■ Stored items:
○ ○ ○
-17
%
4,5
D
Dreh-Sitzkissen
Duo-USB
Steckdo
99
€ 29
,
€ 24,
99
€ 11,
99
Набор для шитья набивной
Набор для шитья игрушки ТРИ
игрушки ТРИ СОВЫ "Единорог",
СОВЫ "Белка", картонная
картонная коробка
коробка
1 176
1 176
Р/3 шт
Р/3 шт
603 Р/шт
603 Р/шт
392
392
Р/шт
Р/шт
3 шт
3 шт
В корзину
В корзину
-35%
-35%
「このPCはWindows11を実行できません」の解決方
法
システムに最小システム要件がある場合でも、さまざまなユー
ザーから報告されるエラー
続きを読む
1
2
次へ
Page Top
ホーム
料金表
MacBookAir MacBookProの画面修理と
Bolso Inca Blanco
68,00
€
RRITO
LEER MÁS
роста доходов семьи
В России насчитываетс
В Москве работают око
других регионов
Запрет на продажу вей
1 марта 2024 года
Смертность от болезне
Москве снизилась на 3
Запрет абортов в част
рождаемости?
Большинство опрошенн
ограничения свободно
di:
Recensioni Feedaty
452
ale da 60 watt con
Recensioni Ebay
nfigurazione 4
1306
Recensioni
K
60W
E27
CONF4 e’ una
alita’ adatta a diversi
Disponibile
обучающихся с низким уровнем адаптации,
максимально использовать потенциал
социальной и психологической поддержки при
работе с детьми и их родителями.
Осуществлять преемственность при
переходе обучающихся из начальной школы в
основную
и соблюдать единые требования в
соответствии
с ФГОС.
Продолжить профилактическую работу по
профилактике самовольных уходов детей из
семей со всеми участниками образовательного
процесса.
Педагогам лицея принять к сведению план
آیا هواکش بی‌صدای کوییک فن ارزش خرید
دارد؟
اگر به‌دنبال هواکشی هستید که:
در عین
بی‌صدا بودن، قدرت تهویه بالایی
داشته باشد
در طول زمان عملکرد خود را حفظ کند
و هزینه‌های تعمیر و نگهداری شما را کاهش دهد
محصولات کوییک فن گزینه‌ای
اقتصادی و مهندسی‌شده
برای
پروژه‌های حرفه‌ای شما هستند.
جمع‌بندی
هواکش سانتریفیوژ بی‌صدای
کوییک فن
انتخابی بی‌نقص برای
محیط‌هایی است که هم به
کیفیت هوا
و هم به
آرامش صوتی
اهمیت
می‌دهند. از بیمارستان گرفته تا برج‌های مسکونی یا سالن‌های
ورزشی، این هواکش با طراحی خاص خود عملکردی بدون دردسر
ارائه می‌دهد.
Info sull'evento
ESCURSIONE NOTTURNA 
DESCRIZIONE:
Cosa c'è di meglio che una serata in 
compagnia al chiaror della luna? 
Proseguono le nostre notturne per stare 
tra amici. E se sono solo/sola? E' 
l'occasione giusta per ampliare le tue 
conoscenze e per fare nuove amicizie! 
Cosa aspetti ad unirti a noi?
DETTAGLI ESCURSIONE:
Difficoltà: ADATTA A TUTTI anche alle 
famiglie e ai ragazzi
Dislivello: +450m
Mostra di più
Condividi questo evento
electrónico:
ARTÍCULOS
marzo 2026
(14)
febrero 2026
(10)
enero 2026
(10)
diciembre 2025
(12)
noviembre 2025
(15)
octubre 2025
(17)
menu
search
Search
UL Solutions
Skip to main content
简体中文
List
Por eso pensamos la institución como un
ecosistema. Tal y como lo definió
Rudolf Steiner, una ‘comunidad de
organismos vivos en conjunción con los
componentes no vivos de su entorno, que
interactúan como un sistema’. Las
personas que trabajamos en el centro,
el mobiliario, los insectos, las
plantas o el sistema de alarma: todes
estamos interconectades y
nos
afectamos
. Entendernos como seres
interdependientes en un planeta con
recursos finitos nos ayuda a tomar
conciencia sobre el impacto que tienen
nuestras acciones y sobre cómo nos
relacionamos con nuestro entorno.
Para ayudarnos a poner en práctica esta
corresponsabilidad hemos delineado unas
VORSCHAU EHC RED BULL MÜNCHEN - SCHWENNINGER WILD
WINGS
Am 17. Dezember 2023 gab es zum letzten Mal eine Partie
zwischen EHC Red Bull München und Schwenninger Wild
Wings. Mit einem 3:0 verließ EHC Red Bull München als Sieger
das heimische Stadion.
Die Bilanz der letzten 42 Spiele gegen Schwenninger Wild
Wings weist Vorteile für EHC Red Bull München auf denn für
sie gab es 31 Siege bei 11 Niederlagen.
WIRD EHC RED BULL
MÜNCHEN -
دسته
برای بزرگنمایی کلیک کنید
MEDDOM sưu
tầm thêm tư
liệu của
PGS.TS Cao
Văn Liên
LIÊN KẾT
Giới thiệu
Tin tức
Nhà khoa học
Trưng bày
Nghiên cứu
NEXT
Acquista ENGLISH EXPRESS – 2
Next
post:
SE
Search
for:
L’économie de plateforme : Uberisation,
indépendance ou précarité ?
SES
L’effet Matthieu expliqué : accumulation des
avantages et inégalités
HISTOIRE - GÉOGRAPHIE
○ ○ ○
■ EXERCISE DIRECTIONS: Search the data for "letzten". Copy every line that has it.

■ OUTPUT BELOW:
Am 17. Dezember 2023 gab es zum letzten Mal eine Partie
Die Bilanz der letzten 42 Spiele gegen Schwenninger Wild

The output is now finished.